= WHAT THE TASK ASKS =
Please print each entry below exactly as it stands, but without any pictures.

= MATERIAL FOR THIS TASK =
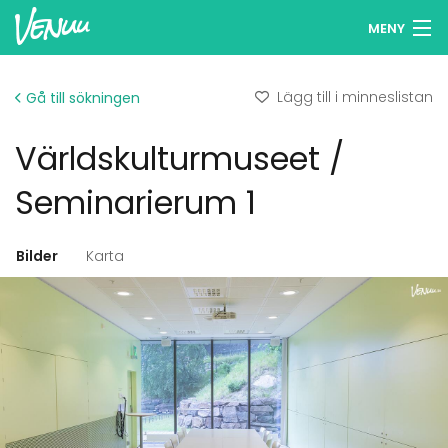
MENY
Sök lokaler
Lägg till i minneslistan
Gå till sökningen
Minneslista
Världskulturmuseet /
Logga in
Seminarierum 1
Svenska
Bilder
Karta
Lägg till din lokal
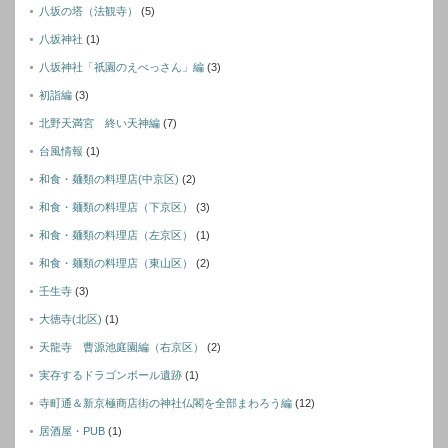
八坂の塔（法観寺）
(5)
八坂神社
(1)
八坂神社「祇園のえべっさん」編
(3)
初詣編
(3)
北野天満宮 終い天神編
(7)
台風情報
(1)
和食・麺類の料理店(中京区)
(2)
和食・麺類の料理店（下京区）
(3)
和食・麺類の料理店（左京区）
(1)
和食・麺類の料理店（東山区）
(2)
壬生寺
(3)
大徳寺(北区)
(1)
天龍寺 曹源池庭園編（右京区）
(2)
実存するドラゴンボール遺跡
(1)
寺町通＆新京極商店街の神社仏閣を全部まわろう編
(12)
居酒屋・PUB
(1)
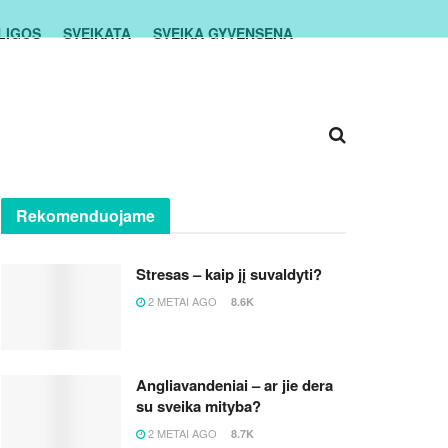
LIGOS
SVEIKATA
SVEIKA GYVENSENA
Rekomenduojame
Stresas – kaip jį suvaldyti?
2 METAI AGO
8.6K
Angliavandeniai – ar jie dera
su sveika mityba?
2 METAI AGO
8.7K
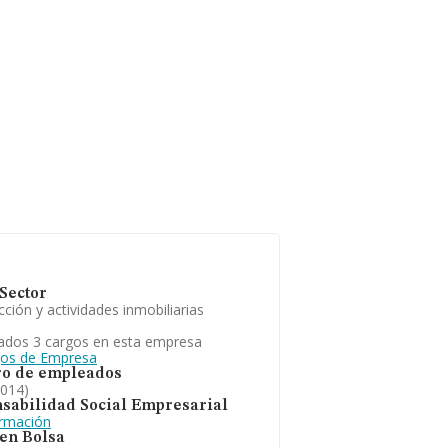
Sector
ción y actividades inmobiliarias
ados 3 cargos en esta empresa
gos de Empresa
o de empleados
2014)
sabilidad Social Empresarial
ormación
 en Bolsa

= RESULT OF THE EXERCISE =
MENY
Sök lokaler
Lägg till i minneslistan
Gå till sökningen
Minneslista
Världskulturmuseet /
Logga in
Seminarierum 1
Svenska
Bilder
Karta
Lägg till din lokal
八坂の塔（法観寺）
(5)
八坂神社
(1)
八坂神社「祇園のえべっさん」編
(3)
初詣編
(3)
北野天満宮 終い天神編
(7)
台風情報
(1)
和食・麺類の料理店(中京区)
(2)
和食・麺類の料理店（下京区）
(3)
和食・麺類の料理店（左京区）
(1)
和食・麺類の料理店（東山区）
(2)
壬生寺
(3)
大徳寺(北区)
(1)
天龍寺 曹源池庭園編（右京区）
(2)
実存するドラゴンボール遺跡
(1)
寺町通＆新京極商店街の神社仏閣を全部まわろう編
(12)
居酒屋・PUB
(1)
LIGOS
SVEIKATA
SVEIKA GYVENSENA
Rekomenduojame
Stresas – kaip jį suvaldyti?
2 METAI AGO
8.6K
Angliavandeniai – ar jie dera
su sveika mityba?
2 METAI AGO
8.7K
Sector
ción y actividades inmobiliarias
ados 3 cargos en esta empresa
gos de Empresa
o de empleados
2014)
sabilidad Social Empresarial
ormación
 en Bolsa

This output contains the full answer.